Это фильм 1971 года, повествующий о событиях Первой мировой войны. Тяжелый фугас разорвался рядом с молодым американским солдатом на полях Первой мировой, превратив Джонни в нечто ужасное. Ему оторвало руки и ноги, а лицо было обезображено - выбиты глаза, на месте рта пустая дыра. Когда его доставили в госпиталь, врачи решили, что этот обрубок мяса жить не может, сохранить его биологическое существование стоит лишь для того, чтобы тестировать на нем препараты.

Одновременно с разговором врачей показывается внутренний диалог солдата с собой. Он никого не слышит, а может лишь думать внутри себя. Джонни пытается понять, что с ним произошло. Его охватывают ужас и паника, ведь у него нет ничего - ни рук, ни ног, ни даже глаз, чтобы плакать. Поэтому душа его находится в жутком состоянии.

Джонни дышал при помощи фистулы, вставленной ему в трахею, а кормили его через капельницу. Он не мог разговаривать, потому что весь речевой аппарат был уничтожен. На лице лежала маска, скрывающая страшные увечья. Но у этого изувеченного тела сохранился и спинной, и головной мозг.

Санитары меняются один за другим. С брезгливостью и мистическим ужасом они ухаживают за этим куском мяса. Только одна санитарка понимает, что перед ней человек. Пальцем она пытается писать на груди солдата слова, например, Merry Christmas к Рождеству. И он кивает ей, что все понимает. Часто к Джонни во сне приходит умерший папа, несколько раз является Христос.

Молодой солдат вспоминает свою короткую, бедную, ничем не примечательную жизнь, жизнь мальчишки в американской провинции. Перед ним проносятся рыбалка с папой, футбол, работа в пекарне и любовные отношения, которые очень быстро закончились призванием на фронт. Вот и вся его жизнь.

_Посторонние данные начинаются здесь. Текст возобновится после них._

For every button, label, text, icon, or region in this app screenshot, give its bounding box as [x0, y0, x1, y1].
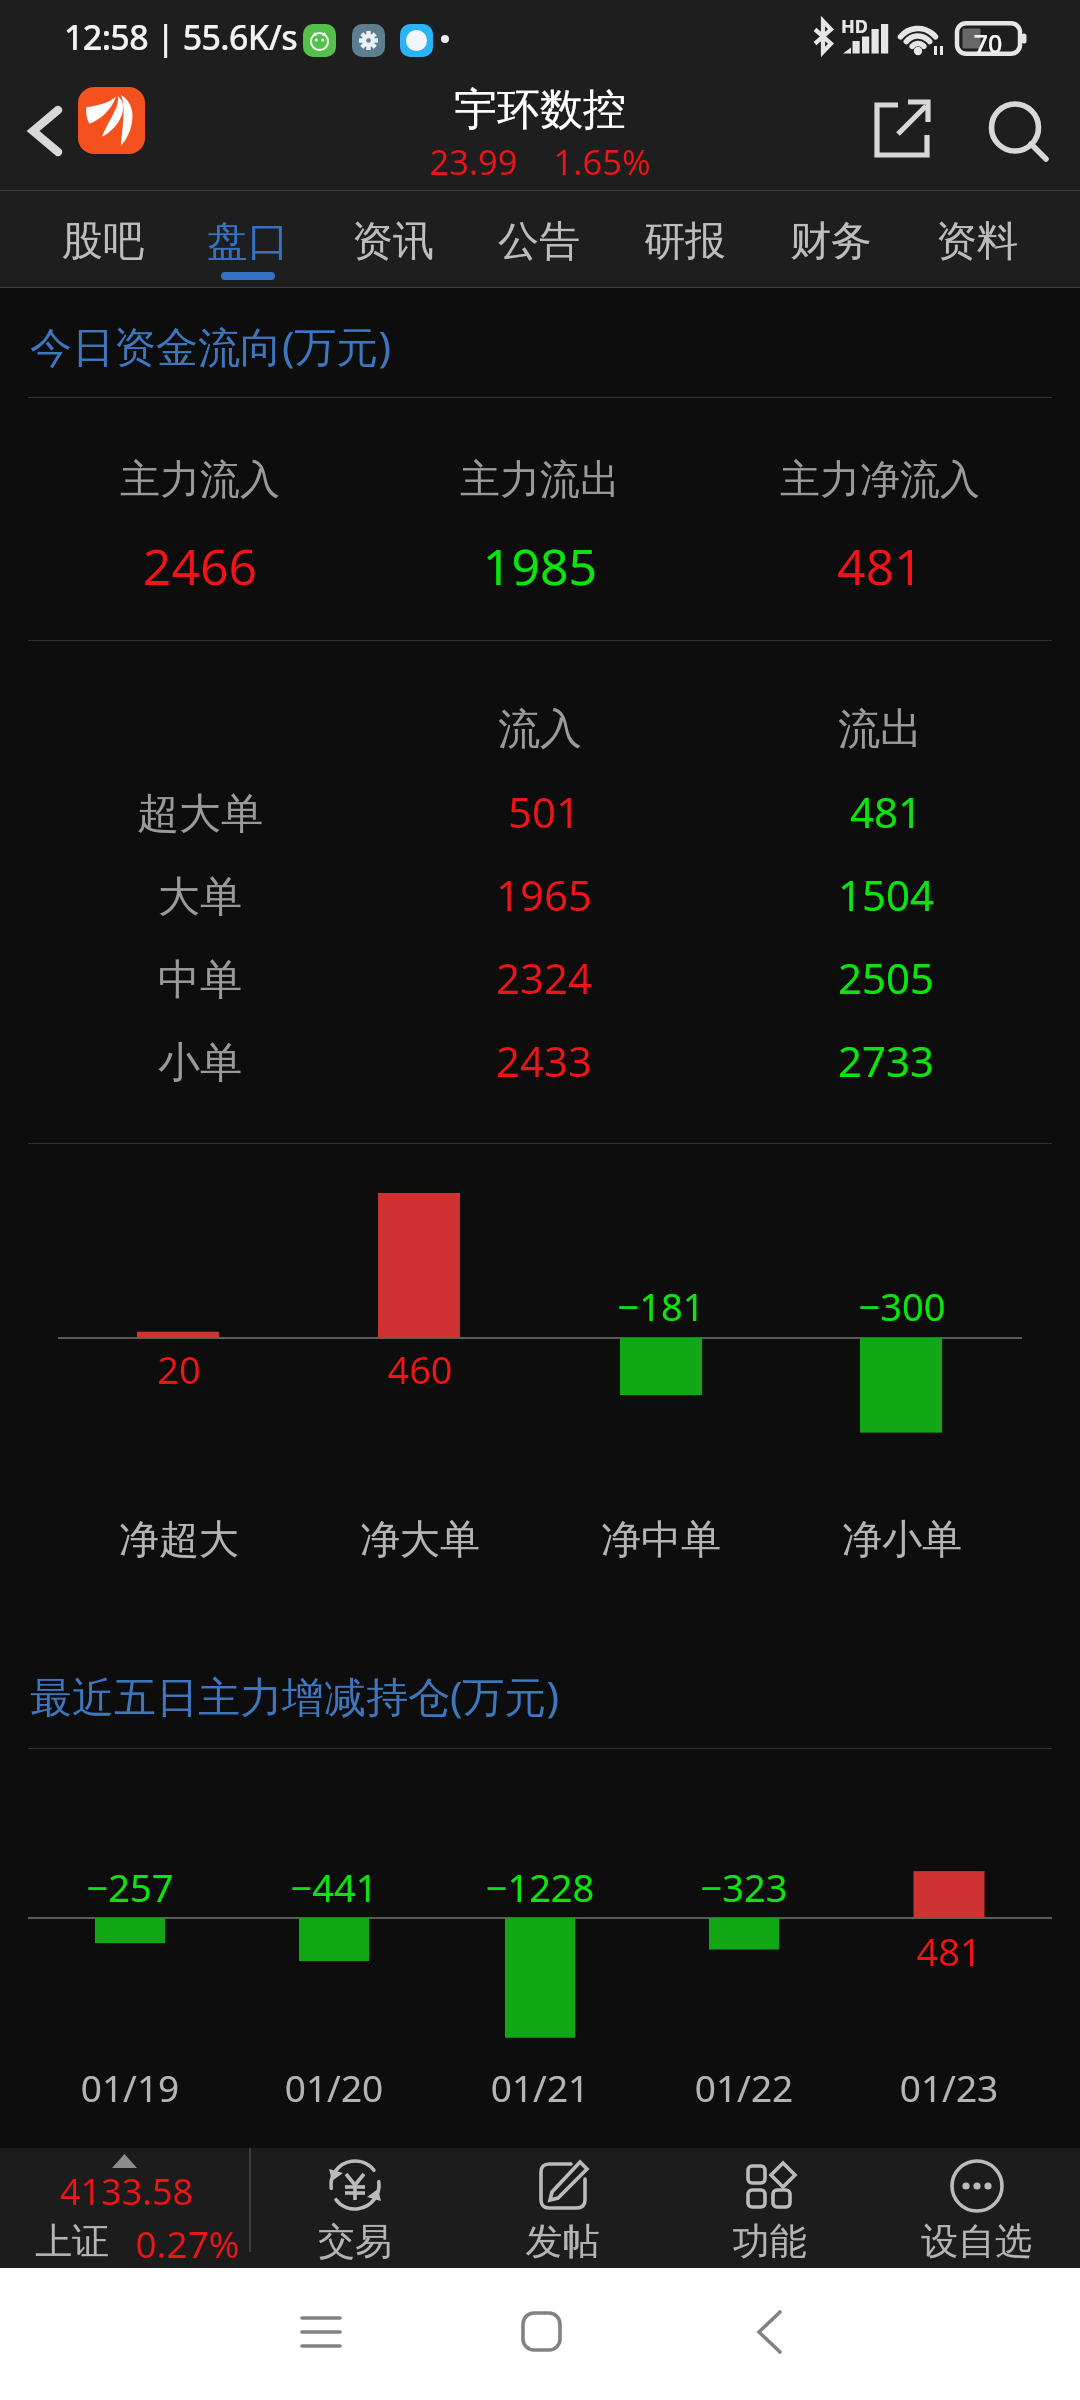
staticText: 研报 — [644, 216, 726, 268]
staticText: 481 — [686, 783, 1080, 840]
staticText: 20 — [0, 1343, 379, 1395]
staticText: 净中单 — [461, 1514, 861, 1564]
staticText: 23.99 — [429, 138, 518, 185]
staticText: 501 — [344, 783, 744, 840]
staticText: −300 — [702, 1280, 1080, 1332]
staticText: 2433 — [344, 1032, 744, 1089]
staticText: −441 — [134, 1861, 534, 1913]
staticText: 481 — [680, 532, 1080, 600]
staticText: 01/23 — [749, 2062, 1080, 2112]
staticText: 资料 — [936, 216, 1018, 268]
staticText: HD — [841, 14, 868, 39]
staticText: 01/21 — [340, 2062, 740, 2112]
staticText: 1985 — [340, 532, 740, 600]
staticText: 12:58 | 55.6K/s — [64, 14, 298, 60]
staticText: 2733 — [686, 1032, 1080, 1089]
staticText: 01/19 — [0, 2062, 330, 2112]
staticText: 1965 — [344, 866, 744, 923]
button[interactable]: 发帖 — [459, 2148, 666, 2268]
button[interactable]: Search — [973, 89, 1061, 177]
staticText: 公告 — [498, 216, 580, 268]
staticText: 超大单 — [0, 788, 400, 841]
button[interactable]: 上证指数 — [0, 2148, 249, 2268]
staticText: 宇环数控 — [454, 83, 626, 137]
button[interactable]: Recent apps — [256, 2268, 384, 2400]
staticText: 最近五日主力增减持仓(万元) — [30, 1667, 560, 1724]
staticText: 460 — [220, 1343, 620, 1395]
staticText: −323 — [544, 1861, 944, 1913]
staticText: 主力流入 — [0, 454, 400, 504]
button[interactable]: Back — [706, 2268, 834, 2400]
staticText: 481 — [749, 1925, 1080, 1977]
staticText: 大单 — [0, 871, 400, 924]
staticText: 盘口 — [207, 216, 289, 268]
staticText: 流入 — [340, 703, 740, 756]
staticText: 功能 — [666, 2218, 873, 2265]
staticText: 小单 — [0, 1037, 400, 1090]
button[interactable]: 功能 — [666, 2148, 873, 2268]
staticText: 0.27% — [135, 2218, 240, 2268]
button[interactable]: 股吧 — [30, 191, 175, 288]
staticText: 资讯 — [352, 216, 434, 268]
staticText: 净小单 — [702, 1514, 1080, 1564]
staticText: 1.65% — [553, 138, 651, 185]
button[interactable]: Back — [7, 91, 89, 173]
staticText: 交易 — [251, 2218, 459, 2265]
staticText: 发帖 — [459, 2218, 666, 2265]
staticText: −181 — [461, 1280, 861, 1332]
staticText: 今日资金流向(万元) — [30, 317, 392, 374]
button[interactable]: 交易 — [251, 2148, 459, 2268]
staticText: 中单 — [0, 954, 400, 1007]
button[interactable]: 盘口 — [175, 191, 320, 288]
staticText: 1504 — [686, 866, 1080, 923]
staticText: 4133.58 — [2, 2167, 251, 2216]
staticText: 股吧 — [62, 216, 144, 268]
staticText: 主力流出 — [340, 454, 740, 504]
button[interactable]: 资料 — [904, 191, 1050, 288]
staticText: 2466 — [0, 532, 400, 600]
staticText: −1228 — [340, 1861, 740, 1913]
button[interactable]: 资讯 — [320, 191, 466, 288]
staticText: 2505 — [686, 949, 1080, 1006]
staticText: 01/20 — [134, 2062, 534, 2112]
staticText: 设自选 — [873, 2218, 1080, 2265]
staticText: 70 — [963, 26, 1013, 60]
staticText: 财务 — [790, 216, 872, 268]
button[interactable]: Home — [477, 2268, 605, 2400]
button[interactable]: 研报 — [612, 191, 758, 288]
staticText: 净超大 — [0, 1514, 379, 1564]
staticText: −257 — [0, 1861, 330, 1913]
staticText: 净大单 — [220, 1514, 620, 1564]
staticText: 上证 — [35, 2218, 109, 2265]
staticText: 2324 — [344, 949, 744, 1006]
staticText: 01/22 — [544, 2062, 944, 2112]
staticText: 流出 — [680, 703, 1080, 756]
button[interactable]: Share — [860, 91, 944, 175]
button[interactable]: 财务 — [758, 191, 904, 288]
button[interactable]: App home — [78, 87, 145, 154]
button[interactable]: 公告 — [466, 191, 612, 288]
button[interactable]: 设自选 — [873, 2148, 1080, 2268]
staticText: 主力净流入 — [680, 454, 1080, 504]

В одном из снов папа дает Джонни совет отстукивать головой азбуку Морзе. Он начинает затылком стучать по подушке, доктора принимают эти движения за конвульсии и пытаются успокоить его наркотиками. Но позже становится ясно, что солдат не бьется в конвульсиях, а осознанно выбивает одну и ту же фразу. Тогда врачи зовут офицера, знающего азбуку Морзе. Офицер говорит, что солдат дает сигнал SOS: "Спасите меня или убейте".

Я не буду раскрывать концовку фильма. Скажу только то, что фильм имеет сильный антивоенный заряд. Это фильм о том, как живуч человек, когда жить уже невозможно, о том, как жизнь в воспоминаниях и снах заменяет отсутствие настоящей жизни, о людях на Земле, которые чувствуют живую душу там, где большинство видит просто кусок обезображенного мяса. Это жуткий, но очень сильный фильм. Его нужно посмотреть.

Неизвестный солдат №47. Руки и ноги оторваны взрывом. Вместо лица – одна огромная влажная дыра. Нет глаз, ушей, носа. Дыхание через пластиковый клапан. Еда подается из капельницы. Отходы выводятся через трубку.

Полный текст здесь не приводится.